Data for the task:
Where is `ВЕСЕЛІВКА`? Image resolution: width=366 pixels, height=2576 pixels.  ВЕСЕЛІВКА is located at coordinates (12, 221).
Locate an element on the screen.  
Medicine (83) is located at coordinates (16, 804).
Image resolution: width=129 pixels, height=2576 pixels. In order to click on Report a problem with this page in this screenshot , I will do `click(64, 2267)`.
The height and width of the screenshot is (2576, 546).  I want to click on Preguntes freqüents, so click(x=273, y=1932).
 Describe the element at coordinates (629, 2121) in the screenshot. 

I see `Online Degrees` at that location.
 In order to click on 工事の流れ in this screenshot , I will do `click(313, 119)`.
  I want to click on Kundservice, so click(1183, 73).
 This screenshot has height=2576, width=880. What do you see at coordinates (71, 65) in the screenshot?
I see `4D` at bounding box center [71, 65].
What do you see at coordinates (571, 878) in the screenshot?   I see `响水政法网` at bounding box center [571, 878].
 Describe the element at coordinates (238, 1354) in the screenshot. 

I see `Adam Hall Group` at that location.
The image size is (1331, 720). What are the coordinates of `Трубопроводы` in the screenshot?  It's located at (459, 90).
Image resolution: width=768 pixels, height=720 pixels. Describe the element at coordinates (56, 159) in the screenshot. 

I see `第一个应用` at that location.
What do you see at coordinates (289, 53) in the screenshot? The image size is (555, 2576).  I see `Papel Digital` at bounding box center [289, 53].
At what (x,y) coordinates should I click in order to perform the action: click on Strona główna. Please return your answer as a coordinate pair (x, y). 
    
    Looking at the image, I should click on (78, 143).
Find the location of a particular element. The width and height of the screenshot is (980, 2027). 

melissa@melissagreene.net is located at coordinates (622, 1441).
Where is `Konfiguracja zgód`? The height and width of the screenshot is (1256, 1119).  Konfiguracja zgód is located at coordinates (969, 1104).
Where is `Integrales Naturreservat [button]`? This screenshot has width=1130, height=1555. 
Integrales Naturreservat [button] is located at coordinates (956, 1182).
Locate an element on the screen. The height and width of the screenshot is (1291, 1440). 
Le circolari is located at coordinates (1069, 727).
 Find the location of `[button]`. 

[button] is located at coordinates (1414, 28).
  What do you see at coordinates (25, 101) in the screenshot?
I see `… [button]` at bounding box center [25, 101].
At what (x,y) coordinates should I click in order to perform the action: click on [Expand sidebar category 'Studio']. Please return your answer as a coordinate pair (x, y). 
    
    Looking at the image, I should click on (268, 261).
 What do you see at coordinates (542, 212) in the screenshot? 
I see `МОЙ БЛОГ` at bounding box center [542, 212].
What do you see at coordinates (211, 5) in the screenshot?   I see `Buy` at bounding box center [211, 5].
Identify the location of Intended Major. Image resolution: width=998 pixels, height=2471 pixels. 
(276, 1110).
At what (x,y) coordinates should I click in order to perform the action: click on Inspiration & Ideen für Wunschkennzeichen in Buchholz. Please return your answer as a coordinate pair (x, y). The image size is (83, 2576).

What you are asked to do: Each line of the listing should be copied exactly.

Completed task:
Where is `ВЕСЕЛІВКА`? Image resolution: width=366 pixels, height=2576 pixels.  ВЕСЕЛІВКА is located at coordinates (12, 221).
Locate an element on the screen.  
Medicine (83) is located at coordinates (16, 804).
Image resolution: width=129 pixels, height=2576 pixels. In order to click on Report a problem with this page in this screenshot , I will do `click(64, 2267)`.
The height and width of the screenshot is (2576, 546).  I want to click on Preguntes freqüents, so click(x=273, y=1932).
 Describe the element at coordinates (629, 2121) in the screenshot. 

I see `Online Degrees` at that location.
 In order to click on 工事の流れ in this screenshot , I will do `click(313, 119)`.
  I want to click on Kundservice, so click(1183, 73).
 This screenshot has height=2576, width=880. What do you see at coordinates (71, 65) in the screenshot?
I see `4D` at bounding box center [71, 65].
What do you see at coordinates (571, 878) in the screenshot?   I see `响水政法网` at bounding box center [571, 878].
 Describe the element at coordinates (238, 1354) in the screenshot. 

I see `Adam Hall Group` at that location.
The image size is (1331, 720). What are the coordinates of `Трубопроводы` in the screenshot?  It's located at (459, 90).
Image resolution: width=768 pixels, height=720 pixels. Describe the element at coordinates (56, 159) in the screenshot. 

I see `第一个应用` at that location.
What do you see at coordinates (289, 53) in the screenshot? The image size is (555, 2576).  I see `Papel Digital` at bounding box center [289, 53].
At what (x,y) coordinates should I click in order to perform the action: click on Strona główna. Please return your answer as a coordinate pair (x, y). 
    
    Looking at the image, I should click on (78, 143).
Find the location of a particular element. The width and height of the screenshot is (980, 2027). 

melissa@melissagreene.net is located at coordinates (622, 1441).
Where is `Konfiguracja zgód`? The height and width of the screenshot is (1256, 1119).  Konfiguracja zgód is located at coordinates (969, 1104).
Where is `Integrales Naturreservat [button]`? This screenshot has width=1130, height=1555. 
Integrales Naturreservat [button] is located at coordinates (956, 1182).
Locate an element on the screen. The height and width of the screenshot is (1291, 1440). 
Le circolari is located at coordinates (1069, 727).
 Find the location of `[button]`. 

[button] is located at coordinates (1414, 28).
  What do you see at coordinates (25, 101) in the screenshot?
I see `… [button]` at bounding box center [25, 101].
At what (x,y) coordinates should I click in order to perform the action: click on [Expand sidebar category 'Studio']. Please return your answer as a coordinate pair (x, y). 
    
    Looking at the image, I should click on (268, 261).
 What do you see at coordinates (542, 212) in the screenshot? 
I see `МОЙ БЛОГ` at bounding box center [542, 212].
What do you see at coordinates (211, 5) in the screenshot?   I see `Buy` at bounding box center [211, 5].
Identify the location of Intended Major. Image resolution: width=998 pixels, height=2471 pixels. 
(276, 1110).
At what (x,y) coordinates should I click in order to perform the action: click on Inspiration & Ideen für Wunschkennzeichen in Buchholz. Please return your answer as a coordinate pair (x, y). The image size is (83, 2576).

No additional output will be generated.